His journey to get to this stage, and so close to the NHL, was a longer one.

Coming from Whitehorse, the only city in the Yukon, which has a population of about 25,000, there wasn’t a large youth hockey program in the area. Cozens played a lot against older competition and at age 12, he began playing in a league against grown men. It was during that time his career took a different turn.

In one of those games, Cozens was chasing down a puck when an opponent who was double his weight fell and took him out. Both players crashed into the boards, but it was Cozens who came out of it with a broken leg. While on the mend, he came to the conclusion that he needed to go elsewhere and play against players his own age in order to advance his hockey career.

“It was definitely really tough on me and my family, being so young and leaving them behind and moving down to the bigger city was different but we knew it was necessary for me if I wanted to chase my dreams and goals,” Cozens said. “It was my WHL draft year so I wanted to get some exposure for myself. I definitely wouldn’t change that path at all.”

The move took him to Langley, British Columbia where he joined the Delta Hockey Academy at age 14, staying with a billet family.

Being away from home didn’t affect Cozens as he put all of his focus into improving his game. After two years in British Columbia he was drafted by the Western Hockey League’s Lethbridge Hurricanes. His play saw him finish top-five on the team in points in 2017-18 (53) and then lead the group this past season (84). NHL Central Scouting ranked him fifth among North American skaters.

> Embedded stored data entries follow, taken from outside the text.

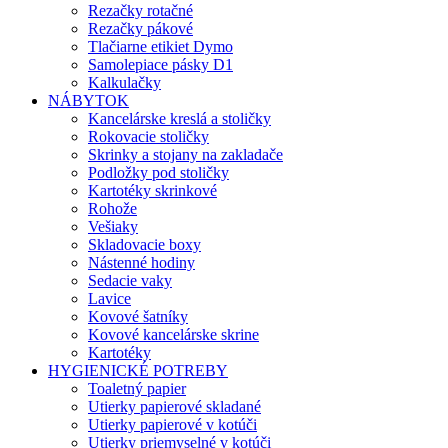
Rezačky rotačné
Rezačky pákové
Tlačiarne etikiet Dymo
Samolepiace pásky D1
Kalkulačky
NÁBYTOK
Kancelárske kreslá a stoličky
Rokovacie stoličky
Skrinky a stojany na zakladače
Podložky pod stoličky
Kartotéky skrinkové
Rohože
Vešiaky
Skladovacie boxy
Nástenné hodiny
Sedacie vaky
Lavice
Kovové šatníky
Kovové kancelárske skrine
Kartotéky
HYGIENICKÉ POTREBY
Toaletný papier
Utierky papierové skladané
Utierky papierové v kotúči
Utierky priemyselné v kotúči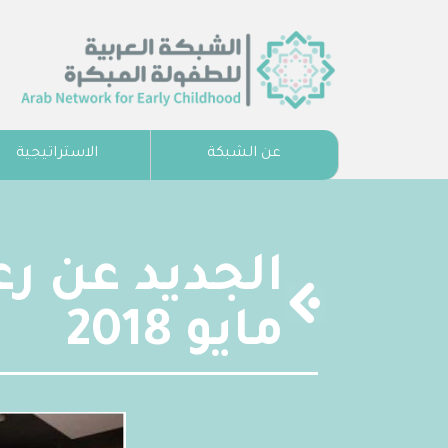
عن الشبكة
الاستراتيجية
الجديد عن رع
مايو 2018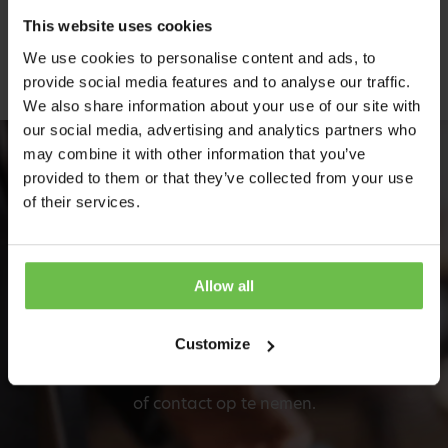
This website uses cookies
Met het elektromagnetisch remsysteem is de laser
We use cookies to personalise content and ads, to
extreem stabiel en zijn er minder trillingen
provide social media features and to analyse our traffic.
We also share information about your use of our site with
our social media, advertising and analytics partners who
may combine it with other information that you’ve
provided to them or that they’ve collected from your use
Kennis maken met onze
of their services.
specialisten
Allow all
Meer informatie of een afspraak plannen met één van
onze collega's? Geen probleem!
Customize
Ons team staat klaar om vrijblijvend langs te komen
of contact op te nemen.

[Rotoworld’s 2019 Mock Draft]

When Cozens hears his name called on Friday night (8 p.m. ET; NBCSN; livestream) , he’ll make history by being the first ever first-round selection from the Yukon. The area has only produced three NHL players: Bryon Baltimore, Jarrett Dueling, and Peter Sturgeon. The 18-year-old, who compares his game to that of Chicago Blackhawks captain Jonathan Toews due to their two-way play, is proud to hopefully one day become the fourth.

“It’s been a long time, for sure,” he said. “Those guys didn’t play too many games. But I want to be that guy who paves the path for the Yukon and gets some exposure for that city and show that players can come from anywhere.”

Cozens has the support of his hometown and still can’t get over when kids come up to him to talk hockey or ask for an autograph or photo.

“I don’t see myself as that special, I see myself as another kid,” he said. “To them, they look up to me and I want to give back to them. These are the people that supported me and people that have helped me get where I am, too.”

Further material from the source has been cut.